評価・・・85点
あらすじ
ある夜、1台のトラックが警察に止められる。運転席には負傷した女装男性がおり、荷台には十数匹の犬が乗せられていた。「ドッグマン」と呼ばれるその男は、自らの半生について語り始める。
監督:リュック・ベッソン
キャスト
- ケイレブ・ランドリー・ジョーンズ(ドッグマン)
- ジョージョー・T・ギッブス(ドクター)
- グレース・パルマ(初恋の人)
- ワンちゃん達
感想(※以下、ネタバレあり)
リュック・ベッソン。
我々昭和世代にとって格別な存在です。
といってもある時期までは、という限定付き。
もっと具体的にいうとグランブルー、ニキータ、レオン、フィフスエレメントぐらいまでは。
あの頃のリュックベッソンは本当にすごかったんです。
これは私だけの印象かもしれませんが、東の北野武、西のリュックベッソン、真ん中のハリウッドにタランティーノ。そんなイメージ。
新時代を切り開く三銃士。そんな印象。
そんな彼はいつ頃からか作風をガラリと変え、爆発力を失い、そのくせ金と権力だけは持っている、珍しくもないその辺に転がっているロリコンクソジジイに成り下がってしまった…
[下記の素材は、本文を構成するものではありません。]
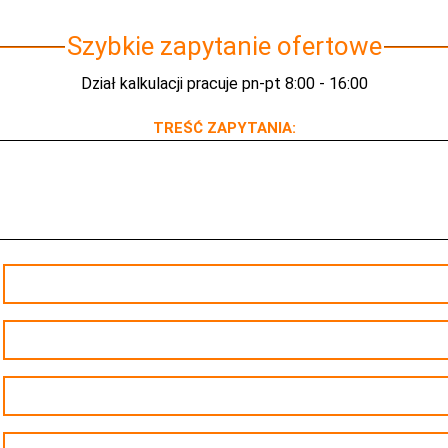
Szybkie zapytanie ofertowe
Dział kalkulacji pracuje pn-pt 8:00 - 16:00
TREŚĆ ZAPYTANIA:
そんな彼が4年ぶりにメガホンを撮った今作。裏切られることを前提に劇場に足を運びました。(私のなかでは、シャマランと同じ扱いですhttps://kutabire.com/knock)
これが驚くことに、裏切られるどころか、というか逆の意味で裏切られたというか、いい意味で裏切られた傑作でした。
リュック・ベッソンは女性を主人公に据えることが多い印象ですが、今回は女装の車椅子の男性。いわゆる異型の者。その彼がものすごく魅力的に描かれています。
物語は逮捕された彼がドクターにその半生を語る形式で進んでいきます。
なんで女装なの?なんで車椅子なの?ドッグマンってなんなの?といった観客の多くのクエスチョンを解きほぐしていく形で進んでいくため、ぐいぐい引き込まれていく仕掛け。
地獄のようなクソのような世界から救ってくれると信じていた女性が、陽キャの真っ当な側の人間にすぎず、すべてが自分の妄想にすぎなかったことがわかり、そこからダークサイドに落ちていくシーンは、ジョーカーを彷彿とさせますし、やはり人間よりもワンちゃんだよねとワンちゃんのために懸命に職探しをするも誰からも相手にされず、唯一手を差し伸べてくれたのが、同じように虐げられる側であるドラヴァクイーン達であることは、彼がアウトサイダーであることを決定づける印象的な展開でした。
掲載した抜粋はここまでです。